Weekly Features


'When you build a guitar, you participate in a holistic creative process from beginning to end'

Jaclyn Lansbery and David Rust

July 25, 2013

There are people who play guitars -- and then there are people who build them.

For five days, the 10 participants at the third-annual Hoosier Guitar Building Workshop sanded, sculpted and painted their own guitars from July 11 to 15 in a studio of IU Bloomington's McCalla School.

The workshop is led by Andrew Lumsdaine, a professor at the School of Informatics and Computing at IU, along with Richard Mark French, an associate professor in mechanical engineering technology at Purdue University; Brad Harriger, a professor of manufacturing engineering technology at Purdue University; and Nicole Jacquard, a professor at the Henry Radford Hope School of Fine Arts at IU.
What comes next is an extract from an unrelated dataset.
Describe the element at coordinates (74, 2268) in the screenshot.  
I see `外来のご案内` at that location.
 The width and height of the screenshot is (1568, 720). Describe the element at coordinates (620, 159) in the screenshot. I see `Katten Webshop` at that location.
Lumsdaine became interested in building guitars four years ago during a father-son trip to the Healdsburg Guitar Festival in Santa Rosa, Calif., on to celebrate his son’s high school graduation. Like any good intellectual, Lumsdaine researched how to create guitars from scratch, and in the process came across French’s book, “Engineering the Guitar: Theory and Practice.” He got in touch with French, who teaches the Purdue Guitar Workshop, to discuss the idea of starting a workshop at IU.

"In these workshops, you learn a lot about how a guitar works and how to tweak and tune and tune it --
 even simply things like changing your own strings," Lumsdaine said. "The first thing I did after I finished my first guitar was set up all of my guitars to their original factory specs."
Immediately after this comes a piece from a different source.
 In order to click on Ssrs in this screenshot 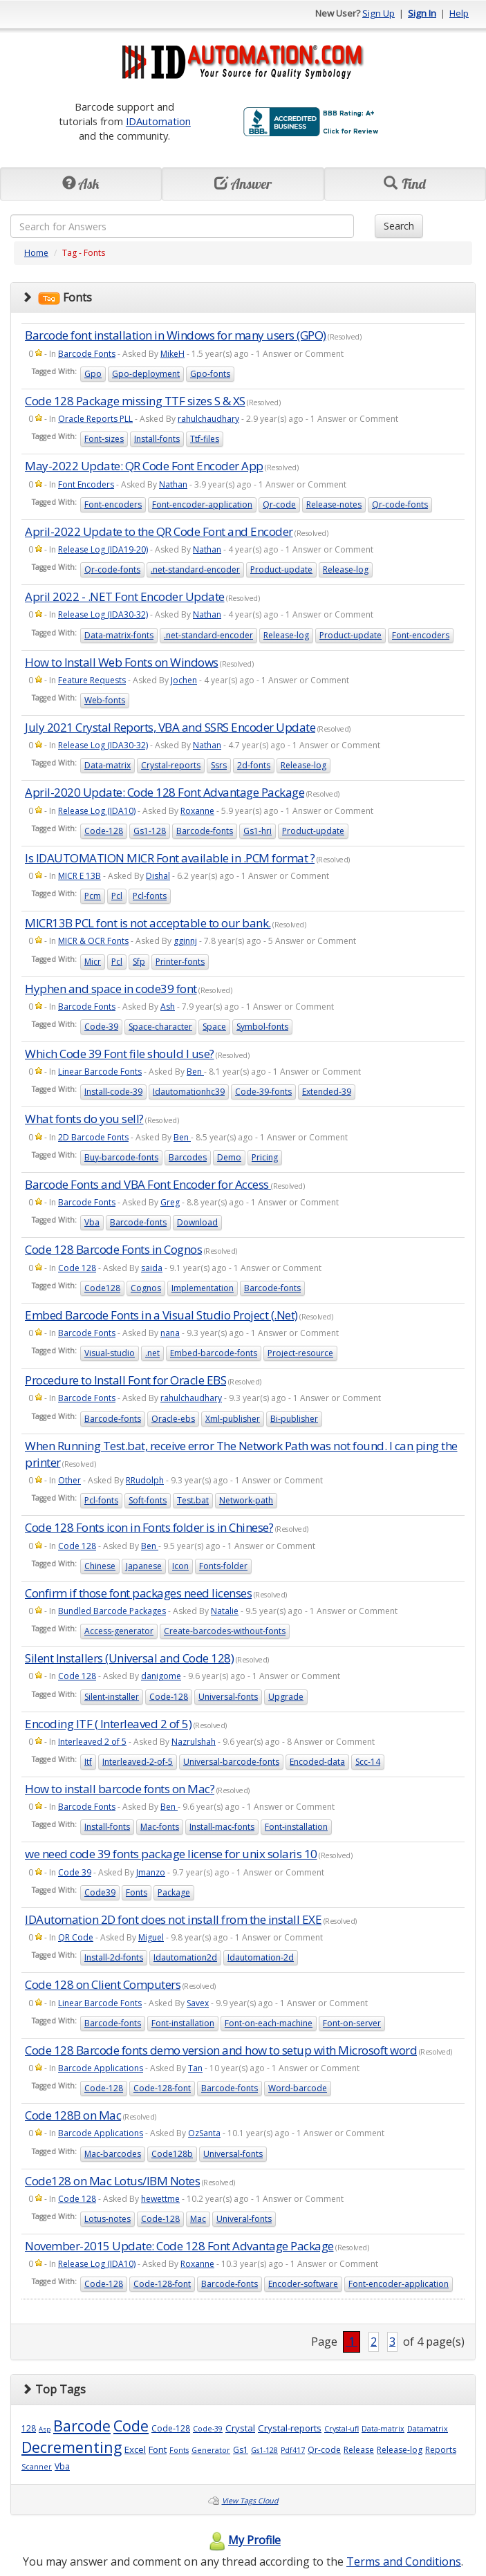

Lumsdaine said the students in this year’s class shared their personal areas of expertise with one another. “There are some people who've never played guitar and are some participants who are in a band. There are experienced woodworkers and there are some people for whom this is their first woodworking project of any kind. But we also want to sneak some math and physics in, and even try to explain the basics of music theory."
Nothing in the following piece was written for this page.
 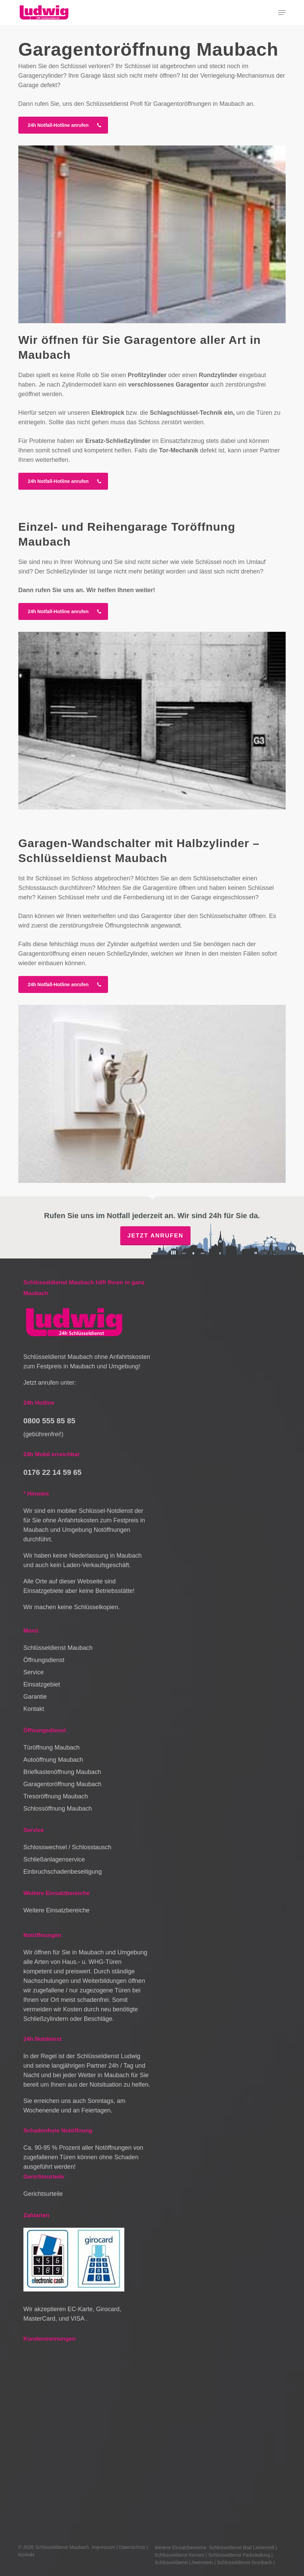 What do you see at coordinates (53, 1759) in the screenshot?
I see `Autoöffnung Maubach` at bounding box center [53, 1759].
Lumsdaine eventually wants to explore offering the workshop for credit, possibly through the stringed instrument technology program at the IU Jacobs School of Music. But for now, he’s is enjoying the process of making and playing his own guitars -- including the "disastocaster," the first guitar he built (with many learning experiences) after attending the California festival.

Lumsdaine said he gets satisfaction out of the creative process, something he likes to share with others.

"To be human is to create. In our modern economy, we get pigeonholed into specialized occupations. But when you build a guitar, you participate in a holistic creative process from beginning to end. You learn about being a craftsman. And that's what the workshop is about. It's about much more than just building a guitar."